Sounds simple right? Common sense would suggest it to be relatively straight forward because we are already registered with the legal status as a partnership and have been since 2011. We are only adding one more partner, otherwise it is the same practice, same patients, same nurses, same materials, same everything.

Jumping through hoops

Unfortunately, the CQC has a very good way of making something that should be simple very complicated. As our partnership was registered before 2013, the CQC informed me of the following steps that would need to be undertaken in order to add a third partner:

  • Cancel our current registration as a provider at that location
  • Cancel our current registration as a manager at that location
  • Change our statement of purpose at our other locations
  • Register as a new provider
  • Register a new manager
  • Create a new statement of purpose for this new partnership
  • Each dentist to have a new enhanced CQC DBS at the cost of over £150.
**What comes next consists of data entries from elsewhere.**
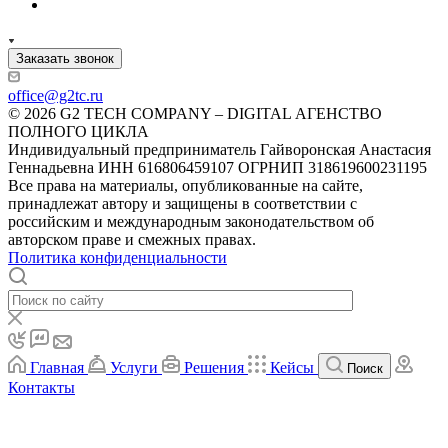
Заказать звонок
office@g2tc.ru
© 2026 G2 TECH COMPANY – DIGITAL АГЕНСТВО
ПОЛНОГО ЦИКЛА
Индивидуальный предприниматель Гайворонская Анастасия
Геннадьевна ИНН 616806459107 ОГРНИП 318619600231195
Все права на материалы, опубликованные на сайте,
принадлежат автору и защищены в соответствии с
российским и международным законодательством об
авторском праве и смежных правах.
Политика конфиденциальности
Главная
Услуги
Решения
Кейсы
Поиск
Контакты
Once this bundle is put together, it has to be submitted all together. With the same date on every document and all the data has to completely match (even though some of the fields on the forms don’t work properly). One mistake anywhere and the application is rejected and sent back to you. Thank you very much.

Caring

In effect, dentists are being asked by the CQC to start a new registration from scratch. I guess it has never heard of the Government’s red tape challenge designed to reduce unnecessary paperwork! To complete all of the above meant completing over 120 pages of application forms. The application to be a new provider is 67 pages long alone and that’s without me even adding any text.
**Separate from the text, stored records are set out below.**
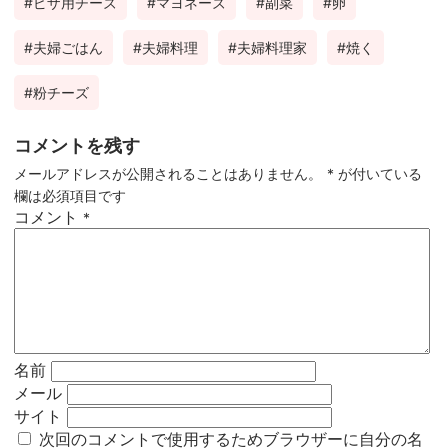
ピザ用チーズ
マヨネーズ
副菜
卵
夫婦ごはん
夫婦料理
夫婦料理家
焼く
粉チーズ
コメントを残す
メールアドレスが公開されることはありません。
*
が付いている
欄は必須項目です
コメント
*
名前
メール
サイト
次回のコメントで使用するためブラウザーに自分の名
One of the questions on the application was how can we ensure our service is caring.

How has it gotten to the stage that a professional dentist, who has been looking after patients for some 20 years and treating dental disease, has to provide written evidence on an application to prove that I care? I decided to complain about the overall process and completed the online complaints form on the CQC website to do this, asking for a response. Well over a week later, not even an acknowledgement from the CQC.

Unacceptable

I started to think about how it would be deemed if we treated our patients in this manner. What would the CQC say if we had a 120-page application that a patient would need to complete in order to become a patient of the practice? If a patient made a complaint to the practice and we didn’t acknowledge it according to our timetable of dealing with complaints? If we forced patients to ensure and provide evidence that they have informed their old dental practice that they were no longer going to be using their services, before joining ours?

These would all be deemed unacceptable, but yet as dentists we once again are forced to jump through these regulatory hoops and do it all with a smile on our face. From now on, in my books, CQC stands for complete quango cessation.